En suite, que l’Etat renforce sa capacité de suivre et de poursuivre les programmes après les périodes couvertes par les financements extérieurs.
Il faut également que les efforts de consolidation de la paix dans la région se poursuivent dans tous les sens et qu’en plus des programmes spécifiques initiés et financés par les PTF, l’Etat en initie sous son propre financement.

Kibaro224.com: Est-ce que la mauvaise répartition des revenus n’est pas aussi l’une des causes de cette situation ?

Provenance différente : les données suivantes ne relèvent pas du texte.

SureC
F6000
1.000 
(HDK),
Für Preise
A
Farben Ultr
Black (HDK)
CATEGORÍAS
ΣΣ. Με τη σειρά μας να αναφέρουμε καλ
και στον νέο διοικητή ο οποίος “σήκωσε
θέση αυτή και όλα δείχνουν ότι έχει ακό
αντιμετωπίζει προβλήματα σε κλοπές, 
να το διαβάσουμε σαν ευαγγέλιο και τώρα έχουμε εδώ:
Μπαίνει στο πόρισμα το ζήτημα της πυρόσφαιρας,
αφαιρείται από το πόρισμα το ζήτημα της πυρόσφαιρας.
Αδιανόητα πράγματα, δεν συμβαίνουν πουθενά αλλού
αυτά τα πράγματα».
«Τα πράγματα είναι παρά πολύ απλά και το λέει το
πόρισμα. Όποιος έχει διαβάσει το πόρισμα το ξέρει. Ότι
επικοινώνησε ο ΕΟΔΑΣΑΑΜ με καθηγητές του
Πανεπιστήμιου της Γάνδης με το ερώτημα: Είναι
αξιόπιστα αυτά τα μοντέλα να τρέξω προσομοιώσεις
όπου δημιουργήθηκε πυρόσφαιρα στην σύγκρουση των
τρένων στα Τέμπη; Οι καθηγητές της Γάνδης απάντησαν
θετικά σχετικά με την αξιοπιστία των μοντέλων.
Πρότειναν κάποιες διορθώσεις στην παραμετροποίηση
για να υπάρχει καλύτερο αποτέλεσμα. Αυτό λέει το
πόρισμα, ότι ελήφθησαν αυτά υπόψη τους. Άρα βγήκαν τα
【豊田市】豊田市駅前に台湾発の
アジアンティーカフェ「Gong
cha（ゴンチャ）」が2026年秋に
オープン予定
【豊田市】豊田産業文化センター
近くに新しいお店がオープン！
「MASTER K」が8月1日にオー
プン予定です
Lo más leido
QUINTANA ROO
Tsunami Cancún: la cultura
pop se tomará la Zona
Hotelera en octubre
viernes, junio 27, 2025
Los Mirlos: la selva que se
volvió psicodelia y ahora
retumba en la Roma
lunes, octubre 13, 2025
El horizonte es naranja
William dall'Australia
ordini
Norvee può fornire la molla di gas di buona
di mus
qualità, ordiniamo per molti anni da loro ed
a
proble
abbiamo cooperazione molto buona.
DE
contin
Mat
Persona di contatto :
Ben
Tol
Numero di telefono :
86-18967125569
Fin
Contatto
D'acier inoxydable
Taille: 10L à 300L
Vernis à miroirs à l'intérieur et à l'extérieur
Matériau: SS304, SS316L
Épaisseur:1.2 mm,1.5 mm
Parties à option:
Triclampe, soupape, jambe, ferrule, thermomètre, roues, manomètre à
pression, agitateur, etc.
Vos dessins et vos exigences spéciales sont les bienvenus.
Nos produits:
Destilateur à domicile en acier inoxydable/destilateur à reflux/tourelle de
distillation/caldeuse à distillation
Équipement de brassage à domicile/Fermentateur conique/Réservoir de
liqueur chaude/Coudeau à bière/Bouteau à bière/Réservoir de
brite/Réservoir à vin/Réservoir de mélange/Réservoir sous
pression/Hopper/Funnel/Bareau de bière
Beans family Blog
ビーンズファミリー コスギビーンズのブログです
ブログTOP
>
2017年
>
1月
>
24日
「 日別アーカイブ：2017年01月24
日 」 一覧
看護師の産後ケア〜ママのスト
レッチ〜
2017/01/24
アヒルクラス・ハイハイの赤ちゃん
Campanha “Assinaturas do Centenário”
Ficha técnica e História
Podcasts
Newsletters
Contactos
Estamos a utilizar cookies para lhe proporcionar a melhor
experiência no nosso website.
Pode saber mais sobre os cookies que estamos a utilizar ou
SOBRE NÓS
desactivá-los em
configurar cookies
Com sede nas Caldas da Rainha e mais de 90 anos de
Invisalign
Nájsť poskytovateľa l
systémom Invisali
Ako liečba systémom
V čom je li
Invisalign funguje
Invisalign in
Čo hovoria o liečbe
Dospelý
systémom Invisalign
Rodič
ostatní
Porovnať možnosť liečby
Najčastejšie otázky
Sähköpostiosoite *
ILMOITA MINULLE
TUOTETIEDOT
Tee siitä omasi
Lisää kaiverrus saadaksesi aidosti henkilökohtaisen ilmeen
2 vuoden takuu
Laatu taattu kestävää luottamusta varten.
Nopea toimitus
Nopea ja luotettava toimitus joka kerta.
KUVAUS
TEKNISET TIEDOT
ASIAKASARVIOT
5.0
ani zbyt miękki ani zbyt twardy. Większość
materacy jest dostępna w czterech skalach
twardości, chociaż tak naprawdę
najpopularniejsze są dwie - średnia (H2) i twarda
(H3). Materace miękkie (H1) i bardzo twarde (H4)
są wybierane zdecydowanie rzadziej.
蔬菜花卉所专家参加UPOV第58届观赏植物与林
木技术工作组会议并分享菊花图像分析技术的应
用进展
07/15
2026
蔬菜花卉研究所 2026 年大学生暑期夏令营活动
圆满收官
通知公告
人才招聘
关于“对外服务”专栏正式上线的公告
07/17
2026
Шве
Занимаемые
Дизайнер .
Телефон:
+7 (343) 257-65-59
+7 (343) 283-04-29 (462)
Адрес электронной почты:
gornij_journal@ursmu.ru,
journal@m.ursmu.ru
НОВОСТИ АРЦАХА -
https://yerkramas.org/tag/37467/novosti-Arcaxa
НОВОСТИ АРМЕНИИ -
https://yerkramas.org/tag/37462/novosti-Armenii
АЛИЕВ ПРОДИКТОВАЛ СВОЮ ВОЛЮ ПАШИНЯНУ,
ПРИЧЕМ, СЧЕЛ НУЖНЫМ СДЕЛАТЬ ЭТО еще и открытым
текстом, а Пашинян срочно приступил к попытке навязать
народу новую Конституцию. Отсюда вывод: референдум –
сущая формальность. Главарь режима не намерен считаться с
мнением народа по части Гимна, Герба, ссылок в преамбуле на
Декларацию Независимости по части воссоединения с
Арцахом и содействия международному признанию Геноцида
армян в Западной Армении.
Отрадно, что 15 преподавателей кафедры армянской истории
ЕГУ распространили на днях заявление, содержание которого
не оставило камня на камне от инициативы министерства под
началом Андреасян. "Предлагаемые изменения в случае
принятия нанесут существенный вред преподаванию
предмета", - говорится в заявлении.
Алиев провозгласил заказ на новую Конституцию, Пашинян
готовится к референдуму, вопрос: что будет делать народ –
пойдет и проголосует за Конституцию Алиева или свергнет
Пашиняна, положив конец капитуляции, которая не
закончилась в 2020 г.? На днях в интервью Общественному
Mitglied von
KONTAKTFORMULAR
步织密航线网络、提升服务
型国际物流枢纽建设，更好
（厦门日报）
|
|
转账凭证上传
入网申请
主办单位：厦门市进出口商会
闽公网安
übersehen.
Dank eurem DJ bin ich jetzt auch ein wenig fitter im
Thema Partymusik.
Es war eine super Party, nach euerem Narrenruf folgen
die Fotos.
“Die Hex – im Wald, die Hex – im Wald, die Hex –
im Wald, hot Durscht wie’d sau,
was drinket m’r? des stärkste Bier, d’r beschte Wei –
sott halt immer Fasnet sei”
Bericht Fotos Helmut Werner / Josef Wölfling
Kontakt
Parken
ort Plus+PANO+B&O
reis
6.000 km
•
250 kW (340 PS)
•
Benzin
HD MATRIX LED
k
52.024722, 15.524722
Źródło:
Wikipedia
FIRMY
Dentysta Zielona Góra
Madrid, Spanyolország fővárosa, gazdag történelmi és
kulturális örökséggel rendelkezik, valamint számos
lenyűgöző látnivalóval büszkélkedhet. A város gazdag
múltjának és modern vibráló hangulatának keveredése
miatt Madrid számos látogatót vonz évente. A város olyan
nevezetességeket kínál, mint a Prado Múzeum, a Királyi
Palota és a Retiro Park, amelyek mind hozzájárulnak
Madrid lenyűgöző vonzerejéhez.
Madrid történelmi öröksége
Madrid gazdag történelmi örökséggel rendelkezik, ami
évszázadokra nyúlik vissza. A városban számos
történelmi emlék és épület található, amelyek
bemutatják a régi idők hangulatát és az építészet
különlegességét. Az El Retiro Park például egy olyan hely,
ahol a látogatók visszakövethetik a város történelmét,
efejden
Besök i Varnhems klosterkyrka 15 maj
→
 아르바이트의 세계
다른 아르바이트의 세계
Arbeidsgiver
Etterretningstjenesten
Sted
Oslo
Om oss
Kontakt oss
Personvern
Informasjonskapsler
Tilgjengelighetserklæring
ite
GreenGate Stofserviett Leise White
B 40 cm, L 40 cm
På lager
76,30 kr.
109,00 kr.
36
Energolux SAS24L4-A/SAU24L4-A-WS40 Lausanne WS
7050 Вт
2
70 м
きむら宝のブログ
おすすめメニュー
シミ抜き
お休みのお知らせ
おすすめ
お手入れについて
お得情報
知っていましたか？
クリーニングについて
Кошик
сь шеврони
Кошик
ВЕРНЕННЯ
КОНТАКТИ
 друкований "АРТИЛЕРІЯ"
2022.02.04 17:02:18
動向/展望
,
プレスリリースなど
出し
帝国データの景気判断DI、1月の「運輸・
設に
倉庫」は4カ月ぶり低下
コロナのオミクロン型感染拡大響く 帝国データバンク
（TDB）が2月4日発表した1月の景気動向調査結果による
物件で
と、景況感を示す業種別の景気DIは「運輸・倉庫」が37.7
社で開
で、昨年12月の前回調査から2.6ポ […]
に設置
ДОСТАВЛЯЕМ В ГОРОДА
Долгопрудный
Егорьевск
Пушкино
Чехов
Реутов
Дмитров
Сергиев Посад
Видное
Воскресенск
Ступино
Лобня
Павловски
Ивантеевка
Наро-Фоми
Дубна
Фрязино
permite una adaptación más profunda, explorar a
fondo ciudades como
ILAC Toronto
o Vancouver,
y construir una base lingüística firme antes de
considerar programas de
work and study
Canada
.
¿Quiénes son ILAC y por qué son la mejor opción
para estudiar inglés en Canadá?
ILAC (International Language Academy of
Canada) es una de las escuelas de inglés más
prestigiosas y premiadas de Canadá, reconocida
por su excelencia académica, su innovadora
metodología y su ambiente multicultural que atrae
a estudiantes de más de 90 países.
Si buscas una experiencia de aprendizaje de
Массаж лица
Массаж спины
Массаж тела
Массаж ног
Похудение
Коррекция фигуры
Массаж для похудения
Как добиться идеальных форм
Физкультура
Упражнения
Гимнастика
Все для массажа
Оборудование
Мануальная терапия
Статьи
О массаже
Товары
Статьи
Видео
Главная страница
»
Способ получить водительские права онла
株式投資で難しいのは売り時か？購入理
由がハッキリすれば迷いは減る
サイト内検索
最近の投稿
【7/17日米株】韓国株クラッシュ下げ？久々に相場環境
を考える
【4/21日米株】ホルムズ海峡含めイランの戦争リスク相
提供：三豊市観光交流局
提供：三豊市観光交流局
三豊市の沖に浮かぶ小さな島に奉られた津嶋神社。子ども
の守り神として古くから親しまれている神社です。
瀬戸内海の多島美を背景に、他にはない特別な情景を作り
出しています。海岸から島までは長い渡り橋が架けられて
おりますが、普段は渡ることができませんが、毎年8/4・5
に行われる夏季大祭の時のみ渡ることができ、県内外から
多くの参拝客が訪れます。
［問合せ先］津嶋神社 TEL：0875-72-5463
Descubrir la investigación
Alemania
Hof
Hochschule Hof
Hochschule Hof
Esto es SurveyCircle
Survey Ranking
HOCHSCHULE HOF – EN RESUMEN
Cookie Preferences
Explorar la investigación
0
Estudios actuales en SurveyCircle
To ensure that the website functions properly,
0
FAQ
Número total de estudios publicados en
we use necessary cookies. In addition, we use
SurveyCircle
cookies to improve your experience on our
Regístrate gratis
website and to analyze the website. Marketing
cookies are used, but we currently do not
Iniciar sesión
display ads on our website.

M. Mansaré : Bien sûr que oui car, en plus de tout ce que j’ai cité, l’Etat devra avoir la capacité et la responsabilité comme dans n’importe quel pays normal de programmer les investissements publics sur la base des niveaux de pauvreté de ses régions et non sur la base exclusive des dividendes politiques.

Kibaro224.com: Comment trouvez-vous la jeunesse guinéenne et celle de la forêt face aux défis du moment ?

M. Mansaré : Au regard des défis de développement à relever dans cette région, les jeunes qui représentent plus de la moitié de la population doivent davantage être des vrais acteurs de développement socioéconomiques de la région en ayant toute la capacité de mobiliser les ressources indispensables à leur autonomisation avec effets multiplicateurs positifs sur les secteurs vitaux de la région notamment toute la chaine agropastorale, l’environnement en dégradation avancée, la santé, l’éducation, la gouvernance et tous les autres secteurs vitaux.
Pour y arriver, il faut que le mouvement associatif soit redynamisé non pas pour de simples revendications politiques mais pour formuler et mettre en œuvre des projets et programmes de développement à traves une forte capacité de mobilisation des ressources.
Je déplore personnellement que cette région soit entrain de redevenir un champs d’expérimentation des revendications strictement politique au détriment revendications de développement économique et social.

Kibaro224.com: Monsieur Aimé Stéphane Mansaré merci d’avoir répondu à nos questions.

M. Mansaré : C’est moi qui vous remercie.